Dick Costolo, Phil Granchi and Rich Fulcher are from Chicago, always touted as the home of improv. They say they dreamt up the show "to finally have some fun with the mountains of useless information we all learnt in school". On Wednesday night they certainly had fun. They revealed that last week in Australia they bore out the contention that "beer is God" - "this wasn't difficult to prove". They then spent the next 45 minutes of the show using chalk, talk and rocket science to verify the proposition from the audience that "Michael Jackson invented Teflon".
They ranged pell-mell over such diverse topics as the mysteries of time travel, Ancient Egypt and Arid Extra Dry. It is to be hoped that Jacko's lawyers weren't watching when they ended with a not entirely scientific analysis of the singer's legal affairs.
In the second half, they invited more propositions from the audience, who got right into the spirit of things. Fulcher was asked to explain Charles and Diana's split in ornithological terms: "Di is a plover," he began, "and Charles is a..." "Great tit," shouted out a waggish heckler.

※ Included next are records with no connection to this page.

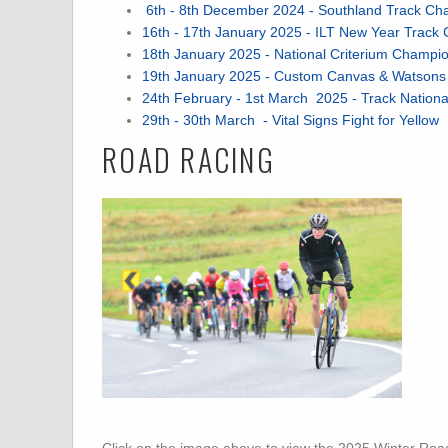
6th - 8th December 2024 - Southland Track Ch
16th - 17th January 2025 - ILT New Year Track 
18th January 2025 - National Criterium Champi
19th January 2025 - Custom Canvas & Watsons Go
24th February - 1st March 2025 - Track Natio
29th - 30th March - Vital Signs Fight for Yellow
ROAD RACING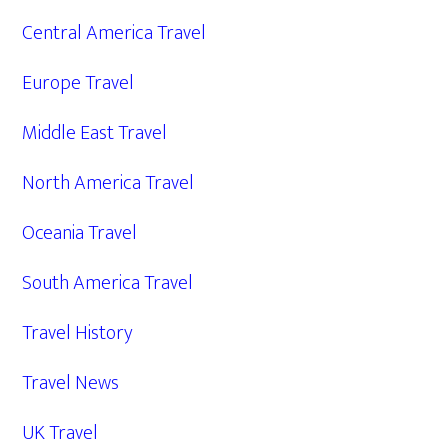
Central America Travel
Europe Travel
Middle East Travel
North America Travel
Oceania Travel
South America Travel
Travel History
Travel News
UK Travel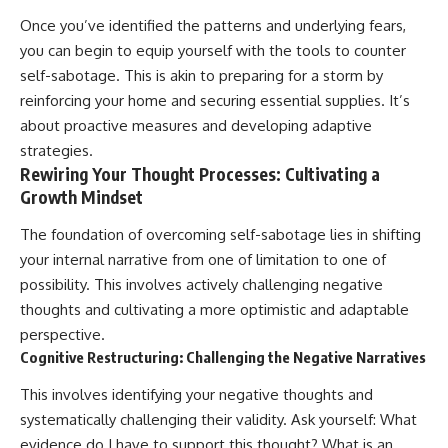
Once you’ve identified the patterns and underlying fears,
you can begin to equip yourself with the tools to counter
self-sabotage. This is akin to preparing for a storm by
reinforcing your home and securing essential supplies. It’s
about proactive measures and developing adaptive
strategies.
Rewiring Your Thought Processes: Cultivating a
Growth Mindset
The foundation of overcoming self-sabotage lies in shifting
your internal narrative from one of limitation to one of
possibility. This involves actively challenging negative
thoughts and cultivating a more optimistic and adaptable
perspective.
Cognitive Restructuring: Challenging the Negative Narratives
This involves identifying your negative thoughts and
systematically challenging their validity. Ask yourself: What
evidence do I have to support this thought? What is an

It is undoubtedly clever stuff. When Fulcher was asked to reply to the question, "Did Tina Turner invent stamps?", he replied without batting an eyelid, "What have stamps got to do with it?" Costolo, a ringer for another eminent scientist, Dr Greene from ER, made a convincing stab at the role of an eccentric professor of chaos theory: "If the world would just stop expanding," he shrieked, "we could all find our car keys." And how many other stand-ups could casually drop in a gag about Heisenberg's Uncertainty Principle - Fulcher claimed he had seen some graffiti in the loo that read, "Heisenberg might have been here." This is not the sort of line you'd expect to hear on a comedy circuit apparently obsessed with whimsical jokes about Chopper bikes and Thunderbirds.

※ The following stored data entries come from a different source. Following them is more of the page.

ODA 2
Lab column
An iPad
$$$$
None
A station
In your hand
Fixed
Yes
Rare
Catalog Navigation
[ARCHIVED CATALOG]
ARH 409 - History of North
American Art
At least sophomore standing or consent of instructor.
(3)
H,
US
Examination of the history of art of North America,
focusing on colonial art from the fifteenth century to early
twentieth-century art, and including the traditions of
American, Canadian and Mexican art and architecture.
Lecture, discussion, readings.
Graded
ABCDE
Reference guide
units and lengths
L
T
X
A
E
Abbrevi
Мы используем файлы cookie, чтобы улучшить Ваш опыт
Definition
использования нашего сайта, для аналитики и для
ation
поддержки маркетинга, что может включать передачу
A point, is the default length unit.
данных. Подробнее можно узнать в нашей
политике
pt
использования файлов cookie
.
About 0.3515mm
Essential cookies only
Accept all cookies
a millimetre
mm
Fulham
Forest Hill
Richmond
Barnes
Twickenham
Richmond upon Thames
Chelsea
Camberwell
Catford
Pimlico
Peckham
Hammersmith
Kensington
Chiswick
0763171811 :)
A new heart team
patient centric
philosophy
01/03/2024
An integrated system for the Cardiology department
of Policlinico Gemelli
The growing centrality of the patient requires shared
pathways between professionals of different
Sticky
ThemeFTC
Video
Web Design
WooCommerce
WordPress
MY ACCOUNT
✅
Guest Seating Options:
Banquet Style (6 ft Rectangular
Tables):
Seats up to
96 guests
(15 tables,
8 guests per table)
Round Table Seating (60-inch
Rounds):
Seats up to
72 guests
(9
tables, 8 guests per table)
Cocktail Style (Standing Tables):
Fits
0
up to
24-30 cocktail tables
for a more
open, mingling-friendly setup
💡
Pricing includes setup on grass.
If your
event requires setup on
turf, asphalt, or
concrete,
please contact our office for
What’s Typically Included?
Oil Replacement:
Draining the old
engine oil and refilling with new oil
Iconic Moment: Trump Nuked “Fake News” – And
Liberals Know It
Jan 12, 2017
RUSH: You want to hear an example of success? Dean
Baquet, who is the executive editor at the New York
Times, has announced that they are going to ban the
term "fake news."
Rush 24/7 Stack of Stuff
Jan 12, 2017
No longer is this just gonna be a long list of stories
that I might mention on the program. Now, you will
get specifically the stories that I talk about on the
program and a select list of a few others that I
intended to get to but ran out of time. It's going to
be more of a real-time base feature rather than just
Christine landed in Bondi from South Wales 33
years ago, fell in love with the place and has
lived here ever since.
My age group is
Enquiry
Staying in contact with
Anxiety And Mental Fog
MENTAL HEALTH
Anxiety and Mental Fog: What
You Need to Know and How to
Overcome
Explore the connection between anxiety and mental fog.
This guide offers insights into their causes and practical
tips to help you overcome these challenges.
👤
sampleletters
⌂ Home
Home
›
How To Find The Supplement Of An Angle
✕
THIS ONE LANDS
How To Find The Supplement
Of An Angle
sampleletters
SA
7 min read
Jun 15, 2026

By its nature, every night is different; but on Wednesday, with so much diffuse and occasionally incomprehensible information coming at me, I found my mind wandering from time to time - much as it used to during double physics at school. There was more to admire than to laugh at.
Staggering out under the influence of random-information overload, I spotted Rory Bremner in the bar and couldn't help yearning for some of his tightly scripted discipline.